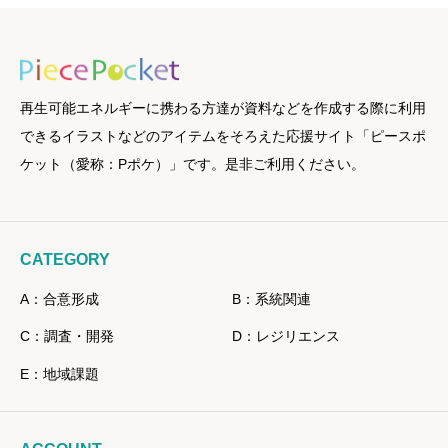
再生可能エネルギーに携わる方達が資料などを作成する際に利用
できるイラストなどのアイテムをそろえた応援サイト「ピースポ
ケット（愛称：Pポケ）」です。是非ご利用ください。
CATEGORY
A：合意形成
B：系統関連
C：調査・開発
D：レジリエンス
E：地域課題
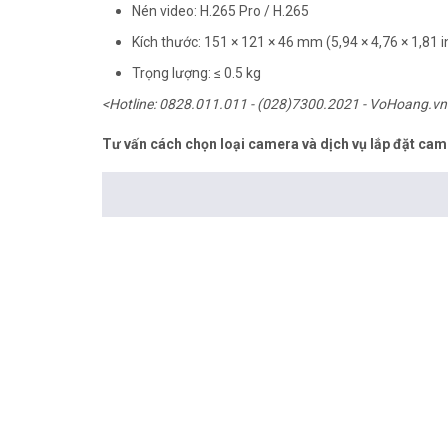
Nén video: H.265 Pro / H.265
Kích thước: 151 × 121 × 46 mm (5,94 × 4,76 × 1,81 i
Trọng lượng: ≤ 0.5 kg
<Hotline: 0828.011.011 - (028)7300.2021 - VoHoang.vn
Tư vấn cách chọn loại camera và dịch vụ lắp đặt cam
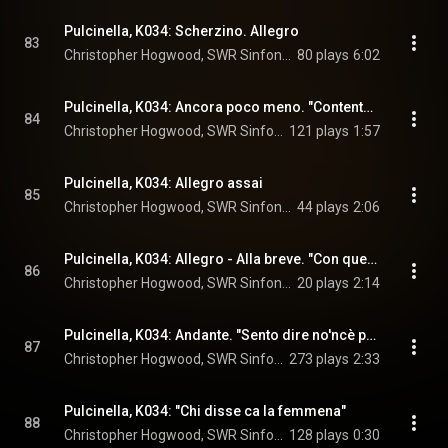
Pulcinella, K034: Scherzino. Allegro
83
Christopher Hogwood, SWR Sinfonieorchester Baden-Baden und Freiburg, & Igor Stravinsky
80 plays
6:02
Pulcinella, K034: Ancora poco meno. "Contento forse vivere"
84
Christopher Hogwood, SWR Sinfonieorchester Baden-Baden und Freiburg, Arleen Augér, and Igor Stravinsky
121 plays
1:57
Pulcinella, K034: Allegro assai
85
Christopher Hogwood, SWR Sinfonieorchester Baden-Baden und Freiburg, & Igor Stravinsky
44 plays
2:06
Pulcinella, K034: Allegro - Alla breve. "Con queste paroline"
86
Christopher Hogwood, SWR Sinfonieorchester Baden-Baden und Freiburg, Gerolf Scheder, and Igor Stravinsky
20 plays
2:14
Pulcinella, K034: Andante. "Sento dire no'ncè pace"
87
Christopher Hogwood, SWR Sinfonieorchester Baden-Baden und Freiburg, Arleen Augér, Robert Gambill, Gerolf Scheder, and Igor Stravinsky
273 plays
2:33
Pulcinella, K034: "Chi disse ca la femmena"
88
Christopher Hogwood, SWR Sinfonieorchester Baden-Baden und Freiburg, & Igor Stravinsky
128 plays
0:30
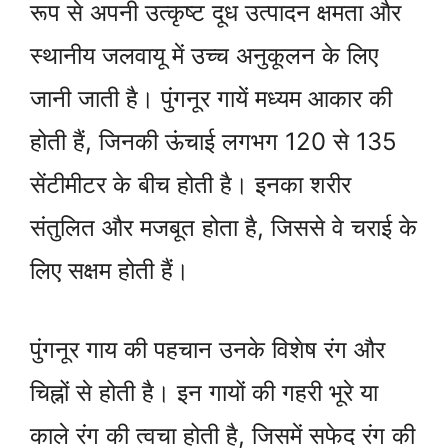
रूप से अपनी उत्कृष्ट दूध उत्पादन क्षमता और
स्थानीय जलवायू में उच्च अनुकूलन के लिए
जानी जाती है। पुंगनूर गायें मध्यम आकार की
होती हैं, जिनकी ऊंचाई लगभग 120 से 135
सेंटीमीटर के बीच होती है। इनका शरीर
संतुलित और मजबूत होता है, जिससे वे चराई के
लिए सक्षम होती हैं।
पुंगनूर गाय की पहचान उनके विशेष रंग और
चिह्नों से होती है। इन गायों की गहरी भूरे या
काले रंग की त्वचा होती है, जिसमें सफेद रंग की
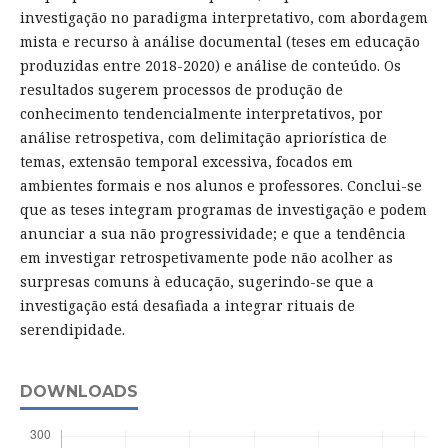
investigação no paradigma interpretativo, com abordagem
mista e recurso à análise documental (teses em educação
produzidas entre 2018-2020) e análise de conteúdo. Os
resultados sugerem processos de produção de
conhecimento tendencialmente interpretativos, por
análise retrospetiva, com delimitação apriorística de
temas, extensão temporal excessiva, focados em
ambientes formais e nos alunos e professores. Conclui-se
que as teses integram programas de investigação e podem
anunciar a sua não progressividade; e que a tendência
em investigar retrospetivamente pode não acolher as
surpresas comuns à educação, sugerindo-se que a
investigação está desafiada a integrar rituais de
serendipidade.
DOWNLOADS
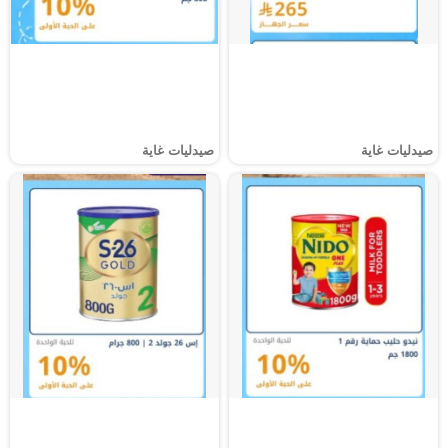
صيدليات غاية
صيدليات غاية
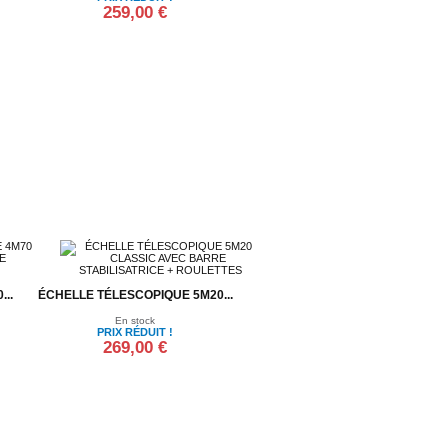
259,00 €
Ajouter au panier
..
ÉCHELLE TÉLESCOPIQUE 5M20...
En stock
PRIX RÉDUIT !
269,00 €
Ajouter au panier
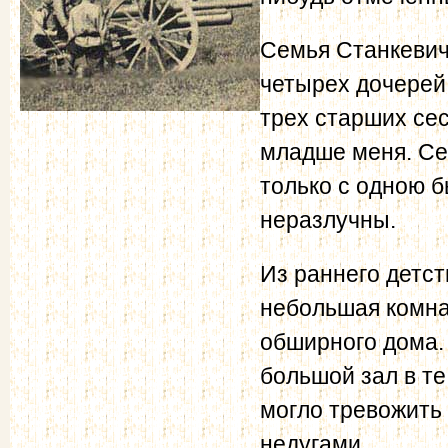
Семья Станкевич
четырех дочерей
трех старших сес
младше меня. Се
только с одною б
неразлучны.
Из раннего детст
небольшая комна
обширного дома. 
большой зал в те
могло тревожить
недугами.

==

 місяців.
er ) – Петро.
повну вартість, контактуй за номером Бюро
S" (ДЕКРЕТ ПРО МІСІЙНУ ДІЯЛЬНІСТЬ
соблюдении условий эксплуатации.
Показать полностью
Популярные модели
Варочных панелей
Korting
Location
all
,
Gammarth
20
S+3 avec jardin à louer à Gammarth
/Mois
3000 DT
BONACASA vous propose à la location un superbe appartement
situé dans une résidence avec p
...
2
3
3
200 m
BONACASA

--

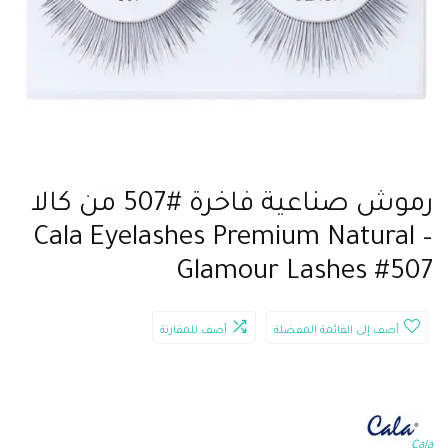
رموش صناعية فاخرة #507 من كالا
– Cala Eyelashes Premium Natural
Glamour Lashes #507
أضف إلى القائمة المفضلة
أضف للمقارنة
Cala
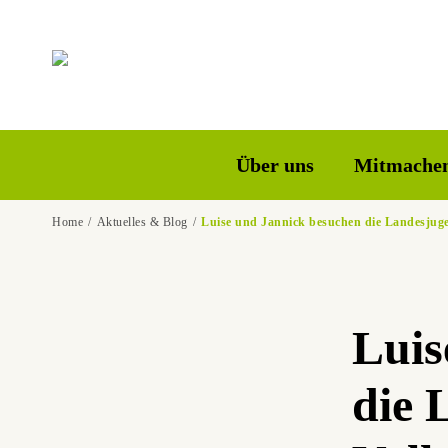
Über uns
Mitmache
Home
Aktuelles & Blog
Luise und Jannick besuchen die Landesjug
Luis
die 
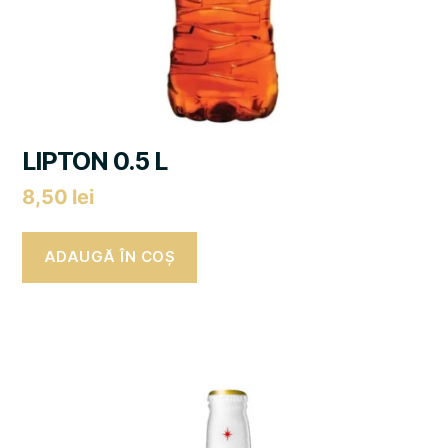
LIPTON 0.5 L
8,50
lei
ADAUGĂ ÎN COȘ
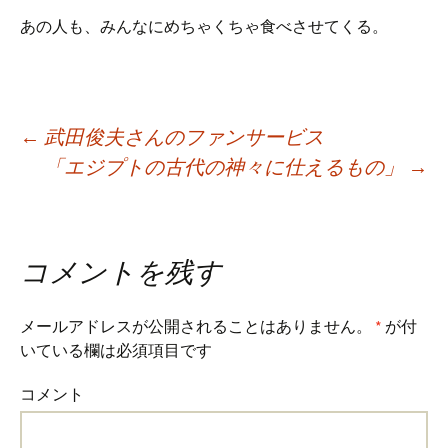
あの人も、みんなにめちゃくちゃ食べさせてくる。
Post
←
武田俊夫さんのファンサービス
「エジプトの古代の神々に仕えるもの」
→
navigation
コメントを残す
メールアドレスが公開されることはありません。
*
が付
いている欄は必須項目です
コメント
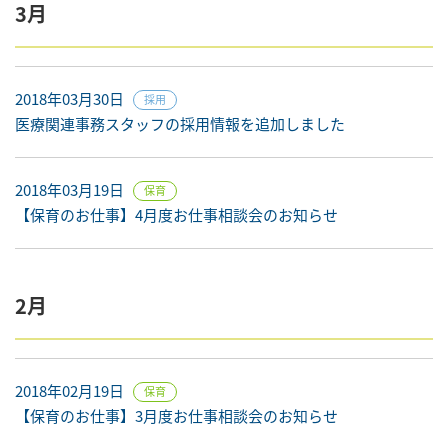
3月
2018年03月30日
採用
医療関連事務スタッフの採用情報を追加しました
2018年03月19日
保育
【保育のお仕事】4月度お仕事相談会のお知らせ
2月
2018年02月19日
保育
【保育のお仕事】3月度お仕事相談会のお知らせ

• WHAT YOU NEED TO DO:
Please show the lines of the material that contain the string "Pulcinella".

• WRITTEN SOLUTION:
Pulcinella, K034: Scherzino. Allegro
Pulcinella, K034: Ancora poco meno. "Contento forse vivere"
Pulcinella, K034: Allegro assai
Pulcinella, K034: Allegro - Alla breve. "Con queste paroline"
Pulcinella, K034: Andante. "Sento dire no'ncè pace"
Pulcinella, K034: "Chi disse ca la femmena"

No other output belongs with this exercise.